22年世界ユース選手権バンタム級制覇などアマ7冠を誇るスーパールーキー坂井優太(19=大橋)がデビュー3連続KO勝利を飾った。タニャパット・シーハナン(27=タイ)との54・0キロ契約体重8回戦に臨み、1回1分51秒、KO勝ち。左ボディー一撃で仕留めた坂井は「1回ボディーを当てて『うっ』と声を出して効いていた。2回目のボディーで倒れてくれた。若干、体がかたかったが、雰囲気にも慣れて流れで倒せた」と振り返った。
プロ3戦目に向けたスパーリングからボディーでダウンを奪っていたとし「下からいくというのは作戦通り」と手応えを口にした。同門の4団体統一スーパーバンタム級王者井上尚弥(31)のスパーリング相手として来日中の元全米アマ王者ジャフェスリー・ラミド(米国)とも2度、スパーリング。トレーナーの父伸克さんと練ったラミドとのスパーリングの作戦とは違い、近距離で打ち合う場面を多くつくり「父に怒られてしまいました」と苦笑。それでも井上のスパーリング相手と堂々と拳を交え、自信もつかんだという。
デビュー戦は2回TKO、2戦目も2回TKOと3連続で対戦相手を沈めている。「5回以内にKOする」という予告通りの勝利に「たまたまです」と謙虚な姿勢を貫く。主戦場はバンタム級。次戦の相手について「(所属ジム)大橋(秀行)会長にお任せしています」と決められた試合で結果を残すことに集中していた。
坂井は、井上の愛称にあやかり「モンスター2世」と呼ばれる。24年3月のプロ転向会見で、大橋秀行会長(59)から「ドラフト1位」と大きな期待を寄せられた大器だ。日本男子3人目の世界ユース制覇を含むアマ7冠(高校6冠)、アマ47勝1敗と堂々たる実績を持つ。23年春まで大学進学、オリンピック(五輪)出場を目標に掲げていたが、当時、国際ボクシング連盟が国際オリンピック委員会に組織の管理体制を問われ、ボクシング競技の五輪開催も危ぶまれていた時期があり、進路を悩んでいた。
その頃、大橋ジムから誘いを受け、昨年6月に1度、出げいこを経験。ジムワークしていた井上から「結局、自分の覚悟だよ」と進路決断へのアドバイスを受けた。約1週間、幼少から指導を受ける父伸克さんの意見にも耳を傾け、プロ転向を決めていた。

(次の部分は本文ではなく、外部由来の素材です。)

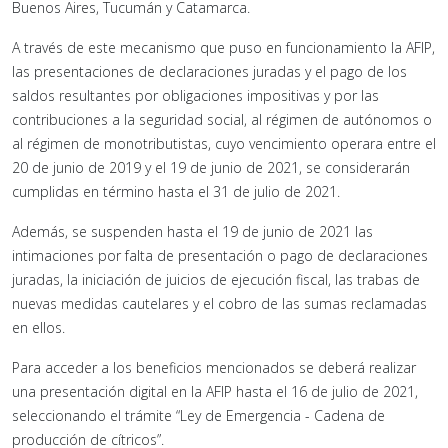
Buenos Aires, Tucumán y Catamarca.
A través de este mecanismo que puso en funcionamiento la AFIP,
las presentaciones de declaraciones juradas y el pago de los
saldos resultantes por obligaciones impositivas y por las
contribuciones a la seguridad social, al régimen de autónomos o
al régimen de monotributistas, cuyo vencimiento operara entre el
20 de junio de 2019 y el 19 de junio de 2021, se considerarán
cumplidas en término hasta el 31 de julio de 2021.
Además, se suspenden hasta el 19 de junio de 2021 las
intimaciones por falta de presentación o pago de declaraciones
juradas, la iniciación de juicios de ejecución fiscal, las trabas de
nuevas medidas cautelares y el cobro de las sumas reclamadas
en ellos.
Para acceder a los beneficios mencionados se deberá realizar
una presentación digital en la AFIP hasta el 16 de julio de 2021,
seleccionando el trámite “Ley de Emergencia - Cadena de
producción de cítricos”.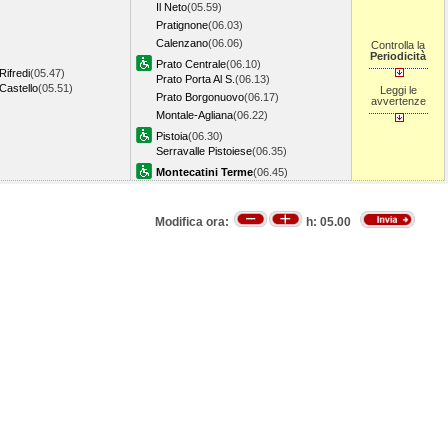
Il Neto
(05.59)
Pratignone
(06.03)
Calenzano
(06.06)
Controlla la
Periodicità
Prato Centrale
(06.10)
Rifredi
(05.47)
Prato Porta Al S.
(06.13)
Castello
(05.51)
Leggi le
Prato Borgonuovo
(06.17)
avvertenze
Montale-Agliana
(06.22)
Pistoia
(06.30)
Serravalle Pistoiese
(06.35)
Montecatini Terme
(06.45)
Modifica ora:
h:
05.00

◆坂井優太(さかい・ゆうた)05年5月27日、兵庫・尼崎市生まれ。小学1年から社会人野球を経験していた父伸克さんの勧めで、親子二人三脚でボクシングを開始。西宮香風高でボクシング部に所属し、1、2年で総体、選抜を連続制覇。2、3年時に国体連覇して高校6冠を獲得。22年世界ユース選手権バンタム級で優勝した。アマ戦績は47勝1敗。身長173センチの左ボクサーファイター。